Task directions –
Transcribe every entry word for word. Skip the pictures.

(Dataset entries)
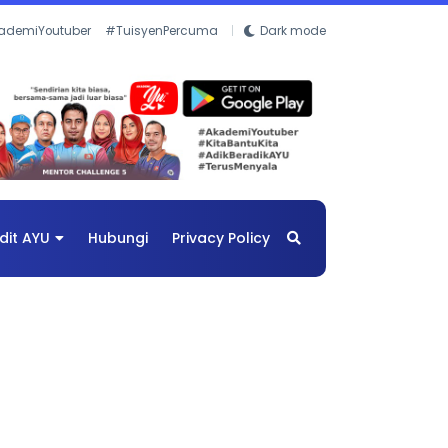
ademiYoutuber
#TuisyenPercuma
Dark mode
dit AYU
Hubungi
Privacy Policy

Your response –
ademiYoutuber
#TuisyenPercuma
Dark mode
dit AYU
Hubungi
Privacy Policy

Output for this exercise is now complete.